Pretraining is a common technique which simply uses word embeddings trained beforehand (e.g., with word2vec or GloVe) to initialize the embedding layer. This techniques is very helpful because it drastically reduces the number of epochs required to train your network. You can implement it in Torch as follows:

model = nn.Sequential()
emb = nn.LookupTable(vocabularySize, embeddingSize))
i = 1
for line in io.lines("pretrained.txt") do
  vals = line:splitAtCommas()
  emb.weight[i] = torch.Tensor(vals) -- set the pretrained values in the matrix
  i = i + 1

The nngraph package

nngraph is an extension to nn that allows you to write any kind of DAG (Directed Acyclic Graph) neural network architecture. In practice, this is used when we want to create a network which takes multiple input and/or that outputs multiple output (e.g., an LSTM). Technically, nn provides modules to do so but writing such architectures as a graph rather than in a sequential order is much more convenient and flexible.

Let’s redefine the feed-forward NN defined earlier with nngraph.

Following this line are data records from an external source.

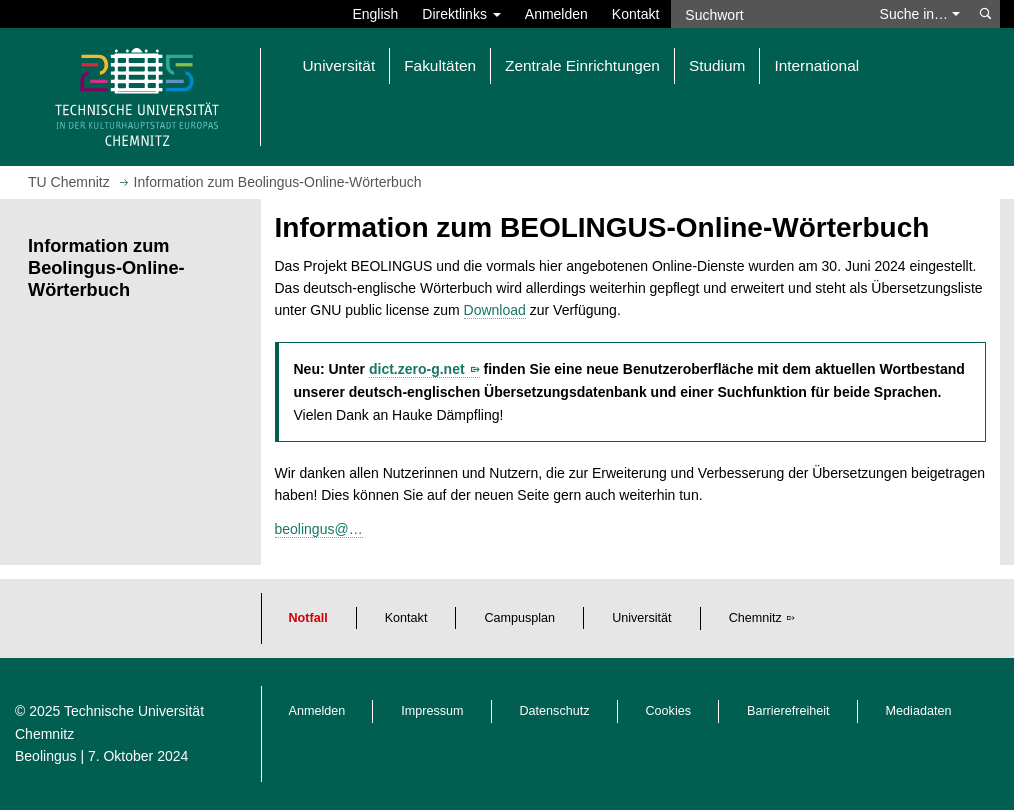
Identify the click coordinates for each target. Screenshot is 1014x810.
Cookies (669, 711)
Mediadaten (919, 711)
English (375, 14)
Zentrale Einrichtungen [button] (582, 65)
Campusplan (519, 618)
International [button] (816, 65)
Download (495, 310)
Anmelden (556, 14)
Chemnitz (755, 618)
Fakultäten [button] (440, 65)
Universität (642, 618)
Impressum (432, 711)
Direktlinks (461, 14)
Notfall (308, 618)
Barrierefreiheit (788, 711)
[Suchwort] (769, 14)
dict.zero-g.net (417, 369)
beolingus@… (319, 529)
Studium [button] (717, 65)
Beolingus (46, 756)
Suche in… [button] (920, 14)
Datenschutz (555, 711)
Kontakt (635, 14)
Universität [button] (339, 65)
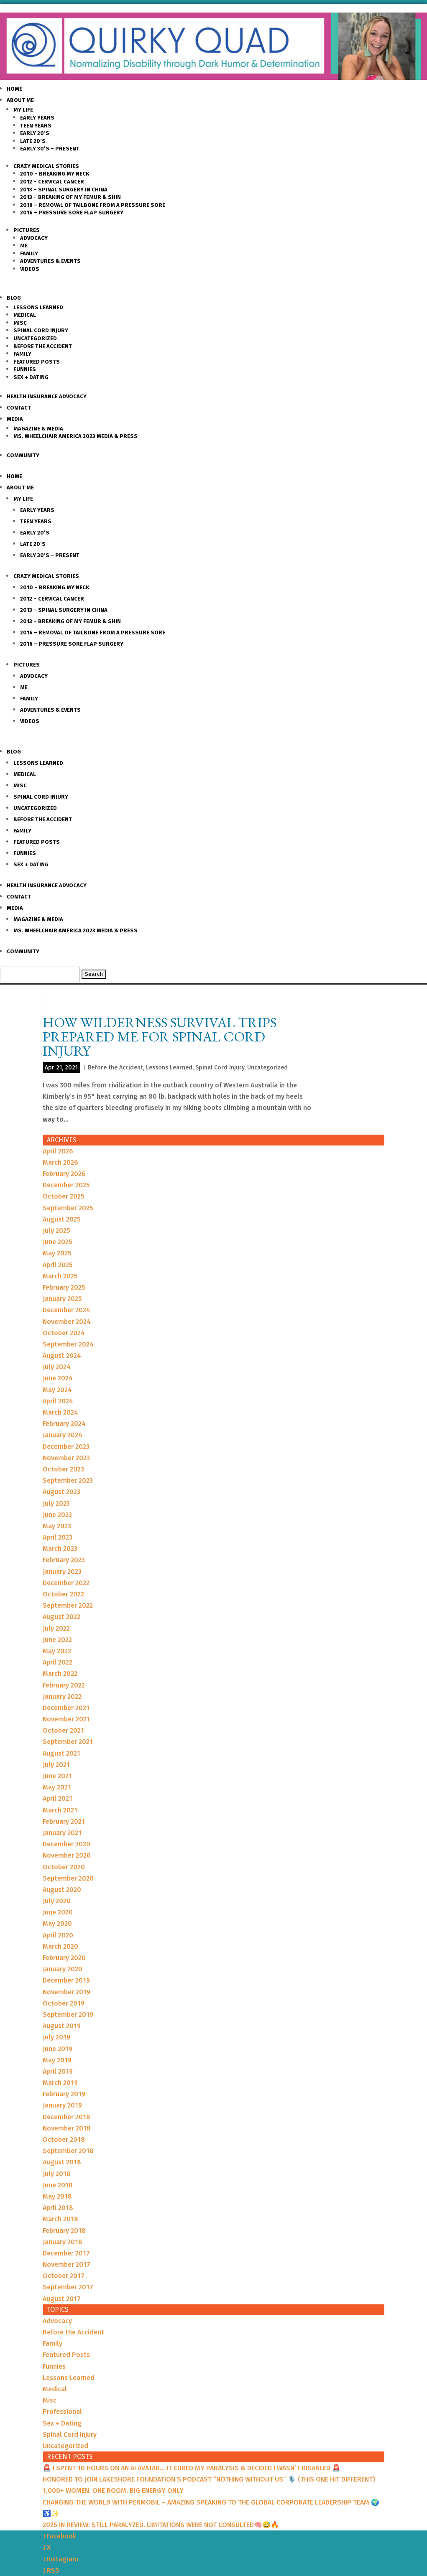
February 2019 (64, 2094)
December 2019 (66, 1980)
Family (29, 253)
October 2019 (63, 2003)
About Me (20, 100)
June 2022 (57, 1640)
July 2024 (57, 1367)
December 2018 (66, 2117)
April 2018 (58, 2208)
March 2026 (60, 1162)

First, let’s define the input (one or more):

require 'nngraph'

inputs = {}
table.insert(inputs, nn.Identity()())
input = inputs[1]

We then construct the network:

lin1 = nn.Linear(inputSize, hiddenLayer1Size)(input)
act1 = nn.Tanh()(lin1)
lin2 = nn.Linear(hiddenLayer1Size, hiddenLayer2Size)(act1)
act2 = nn.Tanh()(lin2)

out = nn.Linear(hiddenLayer2Size, nclasses)(act2)
softmax = nn.LogSoftMax()(out)

Finally, we define the output (one or more) and build the nn.GModule object that can be used as a traditional nn container:

outputs = {}
table.insert(outputs, softmax)

mlp = nn.gModule(inputs, outputs)

Learn Torch properly

First thing is to learn properly Lua. In my experience (which is pretty limited, to be honest) you don’t need to learn many fancy features. The basic syntax, tables, indexing, scope and functions is all that I needed so far. This website provides just that, plus some extra stuff. If you are eager to learn more, the website has a link to a 1-hour video lecture.

You can then start playing around with the Torch interpreter th and the torch package for Lua scripts. Read this two-page tutorial, which will introduce you to the torch Tensor data structure and the optim package.

Up to this point, no NNs are involved. To do NN stuff, go to the Torch wiki and learn the nn, dp and nngraph packages. You can then explore all the packages specific to your interests from the same link. They are all github projects and there are probably some others out there =).

Final note

This tutorial may contain (actually, it’s quite likely to contain) a large number of mistakes of all kinds. If you notice some of them, please let me know. Any suggestion or feeedback is welcome. The code shown in this post was tested on a Raspberry Pi running Rasbpian (because why not). Thanks for reading!


Thanks to Thomas for spotting a mistake in the post!